Start of EXTRACTED DATA
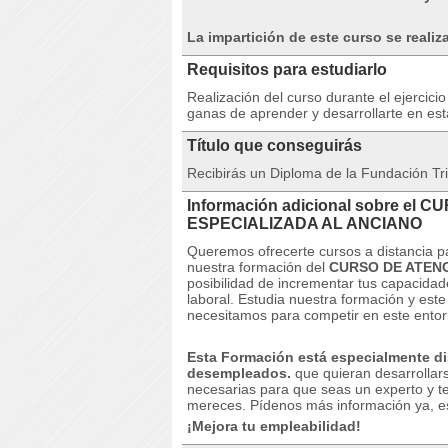
La impartición de este curso se realiz
Requisitos para estudiarlo
Realización del curso durante el ejercicio
ganas de aprender y desarrollarte en est
Título que conseguirás
Recibirás un Diploma de la Fundación Tri
Información adicional sobre el 
ESPECIALIZADA AL ANCIANO
Queremos ofrecerte cursos a distancia p
nuestra formación del
CURSO DE ATENC
posibilidad de incrementar tus capacidad
laboral.
Estudia nuestra formación y este 
necesitamos para competir en este entorn
Esta Formación está especialmente di
desempleados.
que quieran desarrollar
necesarias para que seas un experto y t
mereces.
Pídenos más información ya, es
¡Mejora tu empleabilidad!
End of EXTRACTED DATA
#### TASK REQUIREMENTS:
Report all lines above with "nuestra".

#### COMPLETED EXERCISE:
nuestra formación del
Estudia nuestra formación y este 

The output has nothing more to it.